Pendant les années de sa petite enfance la Servan‑[934]te de Dieu aimait beau­coup tout ce qui se rapportait à la piété. A l'âge de 7 ans, alors que Marie et Pau­line préparaient Céline à sa première com­munion, Thérèse suppliait qu'on l'admît à assister à ces leçons et à ces  exercices. La piété de Thérèse était éclairée, sim­ple, aimable, sans affectation et sans contention: elle allait au bon Dieu avec la naïveté et la candeur d'un enfant qui se jette dans les bras de son père. A l'église, elle était la plus recueillie, même pendant les longs offices, et fai­sait l'admiration d'une pieuse personne chargée de garder les enfants. J'ai dit que, depuis son entrée au Car­mel, la Servante de Dieu s'était trouvée séparée de moi.

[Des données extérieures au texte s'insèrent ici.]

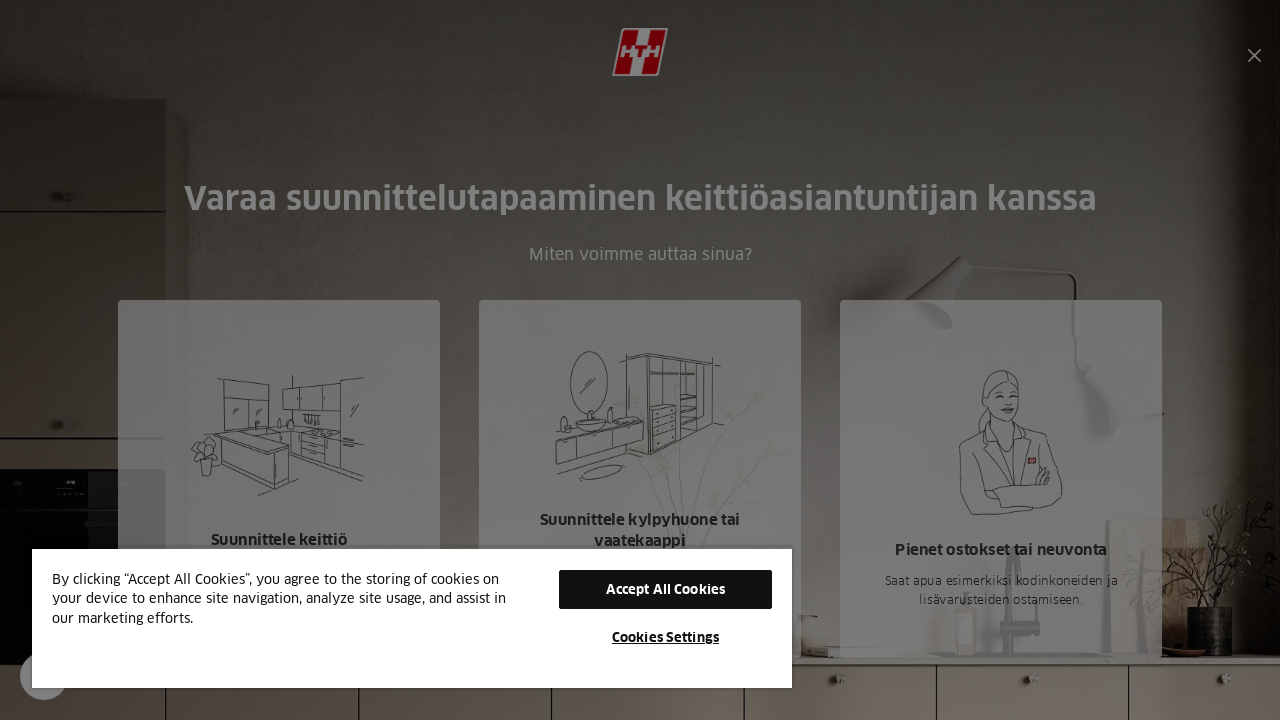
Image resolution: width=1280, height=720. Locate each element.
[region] (403, 617)
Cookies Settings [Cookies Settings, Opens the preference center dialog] (650, 637)
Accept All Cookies (650, 589)
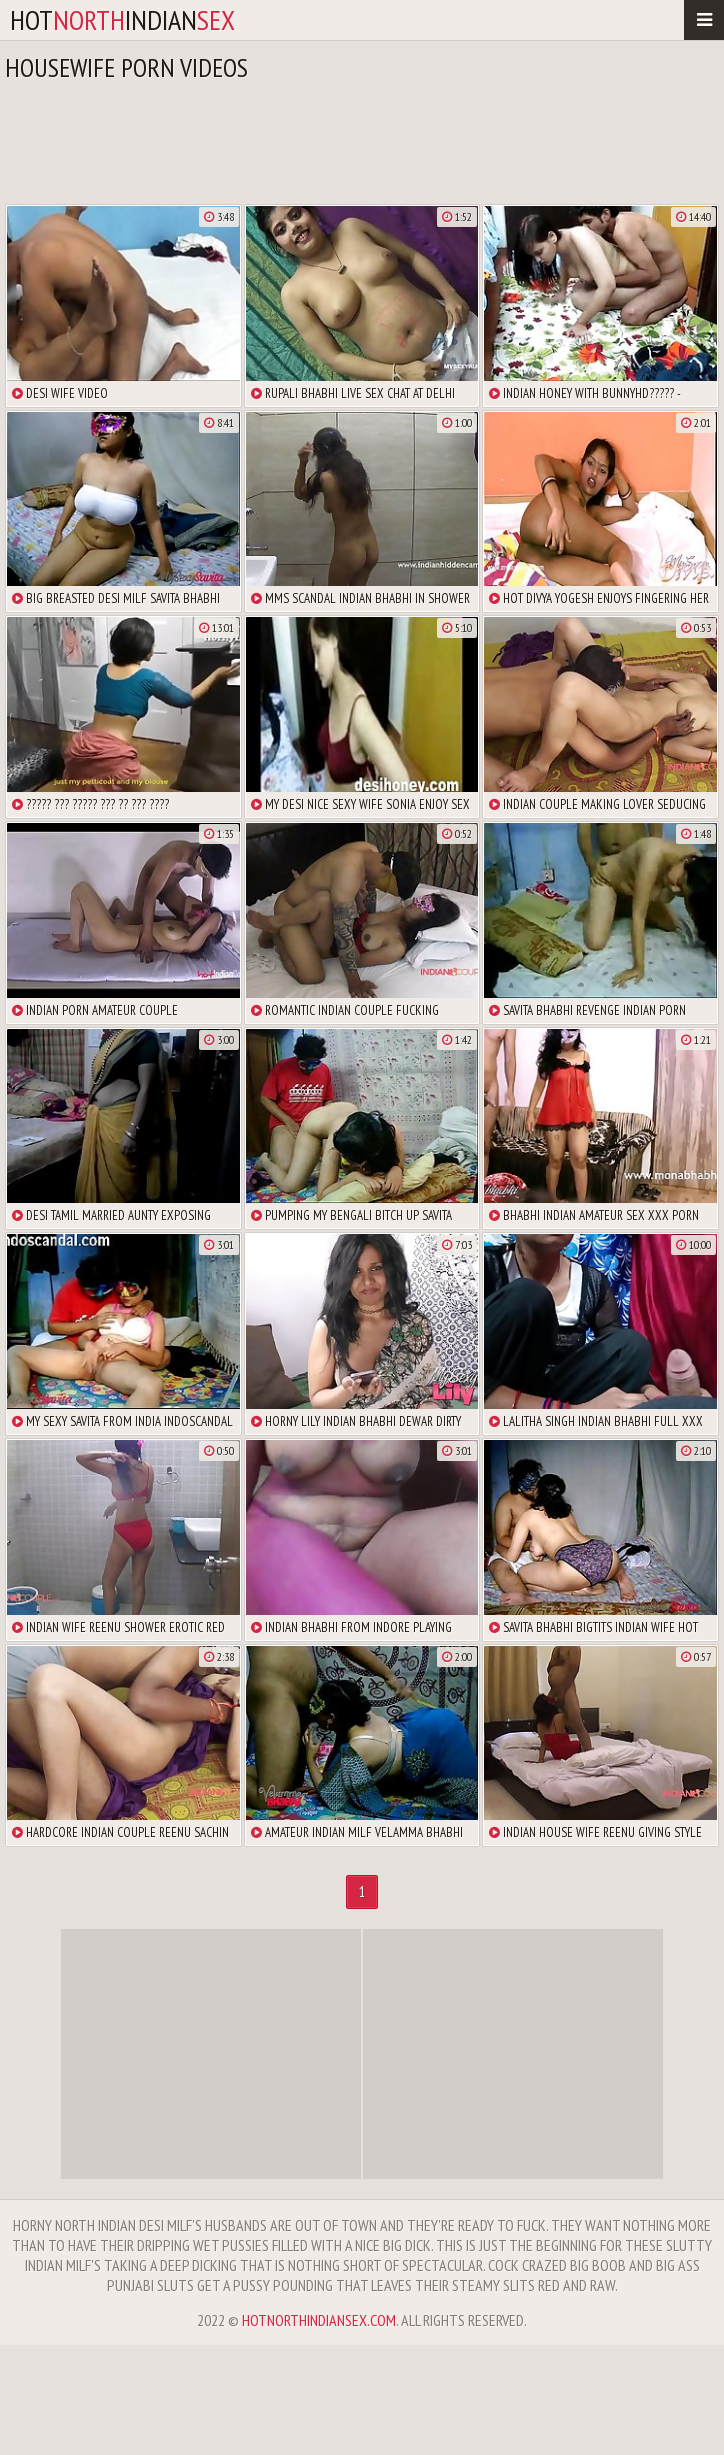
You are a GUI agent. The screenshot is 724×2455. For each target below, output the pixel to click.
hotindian (122, 19)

Je ne connais les dispo­sitions de son âme que par quelques let­tres et les souvenirs du parloir. Je pour­rais aussi redire ce que j'ai entendu racon­ter par mes soeurs, ou ce que j'ai relevé dans des notes qu'elles m'ont communi­quées en des lettres qu'elles m'ont écrites, mais ce serait répéter inutilement le témoi­gnage qu'elles ont pu fournir elles‑mêmes.

 

Voici un passage d'une lettre que m'é­crivit Thérèse le 12 juillet 1896. Elle y commente ce texte du Cantique: «Tu as blessé mon coeur, par un cheveu de ta tête » (4,9): « Nous qui vivons dans la loi d'amour, comment ne pas profiter des amoureuses avances que nous fait notre Epoux... Comment craindre celui qui se laisse enchaîner par un cheveu qui vole sur notre cou! Sachons donc le retenir prisonnier ce [935] Dieu qui devient le mendiant de notre amour. En nous disant que c'est un cheveu qui peut opérer ce prodige, il nous montre que les plus pe­tites actions sont celles qui charment son coeur!.. Ah! s'il fallait faire de grandes choses, combien nous serions à plaindre!... mais que nous sommes heureuses puisque Jésus se laisse enchaîner par les plus petites » @LT 191@

 

[Réponse de la trente‑deuxième à la trente-sixième demande]:

Vers l'âge de cinq, six et sept ans, Thé­rèse montrait déjà un très grand dévoue­ment pour le prochain. J'ai déjà dit qu'elle n'aimait pas les jeux puérils et qu'elle était volontiers réfléchie et silencieuse. Or elle passait des après‑midi entières à jouer ainsi contrairement à ses goûts, pour distraire une petite cousine maladive.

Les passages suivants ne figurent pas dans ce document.